В душе своей она полагала, что молодой девушке неприлично кататься с неженатым мужчиной ночью на лодке. Но за время пребывания гостей в усадьбе она научилась не высказывать вслух подобных мыслей, хотя, конечно, они у нее возникали. Кодекс девичьей чести, полагала тетя Соня, должен состоять в умении завлекать мужчину, но в то же время знать, как сдерживать его порывы. С робким удивлением взирала она на прямолинейность и независимость Оливии, никогда не прибегавшей к жеманству и уловкам так называемого «приличного поведения».
— Я никогда не простуживаюсь, — сказала Оливия, складывая свое вышиванье.
— А Карол никогда не утонет, — добавил Петр. — Ему на роду совсем другая смерть написана, так что не тревожьтесь, тетушка.
Все, кроме Оливии, засмеялись, словно это была удачная шутка. Только Оливия поморщилась: чувство юмора было у нее слабо развито, и слова Петра ее ничуть не рассмешили.
Она шла с Каролом по аллее меж лип. Луна ярко светила с чистого неба, но под сенью деревьев было сумрачно. Высокая фигура ее спутника терялась в тени.
— Боюсь, вам здесь нелегко придется, — заметил Карол, немного помолчав. — Вы относитесь ко всему серьезно, но здесь это излишне, если только вы не собираетесь относиться к этому поистине совершенно серьезно.
— А вы как ко всему относитесь? Ну, хотя бы к тому — суждено ли вам утонуть или умереть другой смертью?
— Я перестал ломать над этим голову уже много лет назад. Меня интересует не то, как я умру, а что я успею сделать, пока жив. Осторожно, здесь яма, не оступитесь. Возьмите меня лучше под руку.
Она повиновалась, и они молча дошли до конца аллеи.
— А Володя? — спросила Оливия. — Ломаете ли вы себе голову над тем, что успеет сделать он, пока жив?
Рука, на которую она опиралась, как будто дрогнула.
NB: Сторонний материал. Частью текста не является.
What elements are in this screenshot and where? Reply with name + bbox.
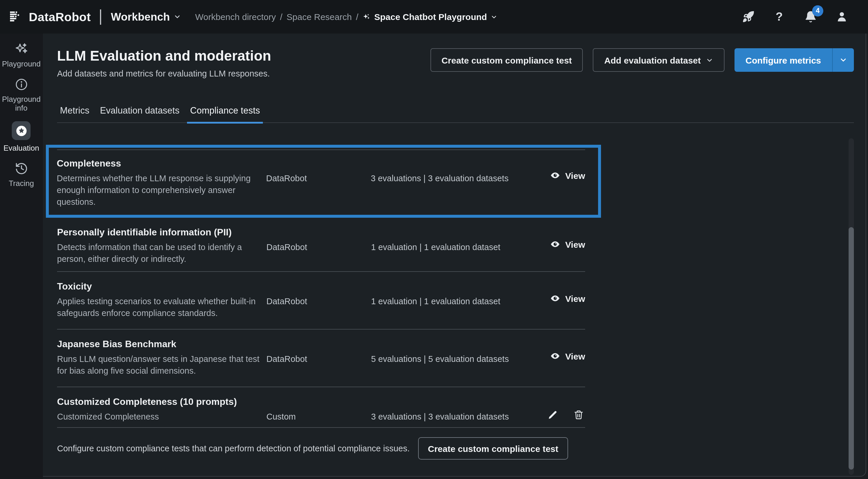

Но, может быть, ей показалось? Уж очень мимолетным было это движение. Они вышли на освещенное луной место, и Оливия взглянула на Карола. К великой ее досаде, выражение его лица не изменилось.
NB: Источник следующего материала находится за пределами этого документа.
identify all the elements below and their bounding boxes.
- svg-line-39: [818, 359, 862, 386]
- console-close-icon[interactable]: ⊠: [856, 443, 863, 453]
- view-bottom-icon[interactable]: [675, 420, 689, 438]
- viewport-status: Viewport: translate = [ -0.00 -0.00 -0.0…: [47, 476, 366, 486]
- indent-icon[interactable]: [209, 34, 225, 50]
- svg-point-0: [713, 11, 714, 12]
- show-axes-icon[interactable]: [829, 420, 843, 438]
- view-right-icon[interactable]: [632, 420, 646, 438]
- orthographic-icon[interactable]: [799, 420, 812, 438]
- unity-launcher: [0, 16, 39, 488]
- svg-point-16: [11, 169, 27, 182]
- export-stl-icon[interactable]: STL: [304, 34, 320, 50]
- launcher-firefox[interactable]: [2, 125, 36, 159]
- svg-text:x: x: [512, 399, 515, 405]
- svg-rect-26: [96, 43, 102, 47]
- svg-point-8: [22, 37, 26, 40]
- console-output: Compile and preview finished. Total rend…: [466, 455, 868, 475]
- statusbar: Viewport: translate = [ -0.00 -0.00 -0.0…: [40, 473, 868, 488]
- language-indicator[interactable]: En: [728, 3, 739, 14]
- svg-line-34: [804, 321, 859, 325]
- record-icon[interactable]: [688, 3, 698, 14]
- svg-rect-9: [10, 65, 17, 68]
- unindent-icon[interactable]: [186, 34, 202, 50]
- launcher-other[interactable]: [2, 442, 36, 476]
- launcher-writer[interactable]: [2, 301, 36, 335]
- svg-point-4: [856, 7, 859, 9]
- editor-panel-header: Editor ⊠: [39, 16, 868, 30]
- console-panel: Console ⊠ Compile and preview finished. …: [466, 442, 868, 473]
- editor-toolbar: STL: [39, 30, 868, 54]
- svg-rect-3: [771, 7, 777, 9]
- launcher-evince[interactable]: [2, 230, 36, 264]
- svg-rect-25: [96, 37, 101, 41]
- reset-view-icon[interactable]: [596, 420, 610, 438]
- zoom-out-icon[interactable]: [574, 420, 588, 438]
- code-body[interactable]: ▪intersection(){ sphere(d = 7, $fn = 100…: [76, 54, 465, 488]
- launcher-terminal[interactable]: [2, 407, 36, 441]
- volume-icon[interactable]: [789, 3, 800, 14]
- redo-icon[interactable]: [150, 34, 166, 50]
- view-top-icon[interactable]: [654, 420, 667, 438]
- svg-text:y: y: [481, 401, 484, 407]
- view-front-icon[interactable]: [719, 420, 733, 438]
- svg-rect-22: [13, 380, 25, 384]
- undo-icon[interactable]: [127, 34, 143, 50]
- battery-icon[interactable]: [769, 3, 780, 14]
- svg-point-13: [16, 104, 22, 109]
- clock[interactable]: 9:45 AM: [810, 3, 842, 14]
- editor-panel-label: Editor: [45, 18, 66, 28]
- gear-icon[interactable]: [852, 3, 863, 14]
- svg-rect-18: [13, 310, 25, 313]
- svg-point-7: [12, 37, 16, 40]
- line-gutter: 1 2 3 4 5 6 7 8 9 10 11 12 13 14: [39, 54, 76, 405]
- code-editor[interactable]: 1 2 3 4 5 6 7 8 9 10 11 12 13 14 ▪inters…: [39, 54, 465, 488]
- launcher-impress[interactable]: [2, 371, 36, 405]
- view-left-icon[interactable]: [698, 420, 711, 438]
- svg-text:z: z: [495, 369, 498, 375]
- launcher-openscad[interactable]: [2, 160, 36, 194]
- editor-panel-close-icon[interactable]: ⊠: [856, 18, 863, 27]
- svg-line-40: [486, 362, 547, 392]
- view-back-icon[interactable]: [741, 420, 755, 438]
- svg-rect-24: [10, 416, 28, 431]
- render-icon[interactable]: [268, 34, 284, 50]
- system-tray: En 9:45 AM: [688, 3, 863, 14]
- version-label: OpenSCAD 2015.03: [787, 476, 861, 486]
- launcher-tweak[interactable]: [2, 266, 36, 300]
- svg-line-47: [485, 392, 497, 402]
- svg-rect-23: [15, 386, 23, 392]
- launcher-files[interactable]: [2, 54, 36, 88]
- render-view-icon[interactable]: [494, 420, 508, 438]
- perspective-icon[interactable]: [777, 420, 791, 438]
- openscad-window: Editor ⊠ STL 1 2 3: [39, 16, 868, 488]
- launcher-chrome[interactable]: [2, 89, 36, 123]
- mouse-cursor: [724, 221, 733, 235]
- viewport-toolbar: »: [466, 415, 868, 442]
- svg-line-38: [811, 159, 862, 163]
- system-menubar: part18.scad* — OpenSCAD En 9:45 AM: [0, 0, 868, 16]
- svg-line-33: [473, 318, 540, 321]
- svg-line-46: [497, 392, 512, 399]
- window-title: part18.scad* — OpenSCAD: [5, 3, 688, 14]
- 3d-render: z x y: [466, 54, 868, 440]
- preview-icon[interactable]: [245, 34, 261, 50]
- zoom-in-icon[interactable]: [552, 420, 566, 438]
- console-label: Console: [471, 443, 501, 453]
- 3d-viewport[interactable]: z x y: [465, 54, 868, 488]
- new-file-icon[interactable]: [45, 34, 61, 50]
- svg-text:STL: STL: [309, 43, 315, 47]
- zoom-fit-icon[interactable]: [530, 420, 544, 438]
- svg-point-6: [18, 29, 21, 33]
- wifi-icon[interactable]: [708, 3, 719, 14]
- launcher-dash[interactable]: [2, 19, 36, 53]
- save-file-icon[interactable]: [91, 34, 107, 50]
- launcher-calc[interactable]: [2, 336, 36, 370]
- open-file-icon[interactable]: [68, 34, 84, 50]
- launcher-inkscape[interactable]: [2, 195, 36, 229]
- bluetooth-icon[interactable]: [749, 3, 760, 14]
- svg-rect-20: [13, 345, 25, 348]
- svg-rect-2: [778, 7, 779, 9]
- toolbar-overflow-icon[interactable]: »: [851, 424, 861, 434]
— Вы не ответили на мой вопрос, — сказала она, опуская руку.
Карол подошел к воде и отвязал лодку.
— Прошу вас.
Намеренно не замечая протянутой им руки, она вошла в лодку и, не глядя на него, опустилась на скамью. Карол взялся за весла, и лодка отчалила от берега.
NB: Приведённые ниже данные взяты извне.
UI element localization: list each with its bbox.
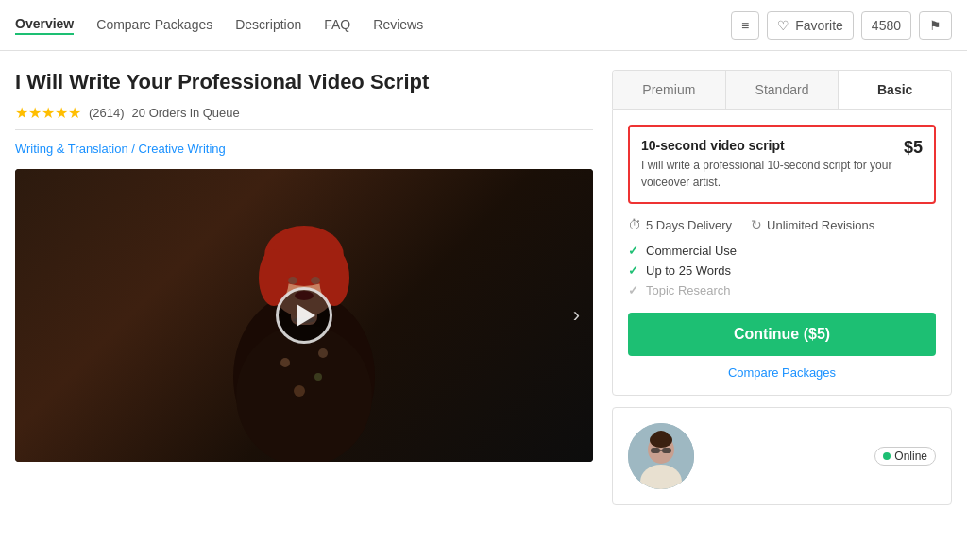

— Зачем об этом спрашивать? — проговорил наконец он, перестав грести. — Все мы делаем, что можем, и умираем, когда должны умереть.
Голос Оливии задрожал от гнева:
— Я спрашиваю вас об этом потому, что все время думаю: отдавали ли вы себе отчет в том, что делаете, когда вовлекали его, почти мальчика, в эту вашу политику?
Карол серьезно ответил:
— Было время, когда и меня долго мучил этот вопрос. Но, повзрослев, я перестал об этом думать. С годами появились другие заботы.
— Более важные, чем судьба человека, которого вы, может быть, погубили?
— Более важные, чем чья бы то ни было судьба. Она бросила на него негодующий взгляд.
— Позвольте узнать, где вы обрели это олимпийское спокойствие, с которым решаете, что более и что менее важно?
— В Акатуе.
Оливии вдруг показалось, что она проявила чудовищную, непростительную жестокость. Она замолчала, подавленная тем загадочным, что наполняло жизнь этих людей, и своим неведением, из-за которого она то и дело попадала впросак и причиняла им боль. Карол снова налег на весла, и лодка медленно поплыла дальше. Некоторое время тишину нарушал лишь шорох кувшинок, задетых лодкой, да сонное клохтанье диких уток. Над сверкающей гладью озера им навстречу плыли клубы тумана, посеребренные лунным светом. Раскинув широкие крылья, пронеслась, преследуя добычу, сова и исчезла в темных недвижных соснах.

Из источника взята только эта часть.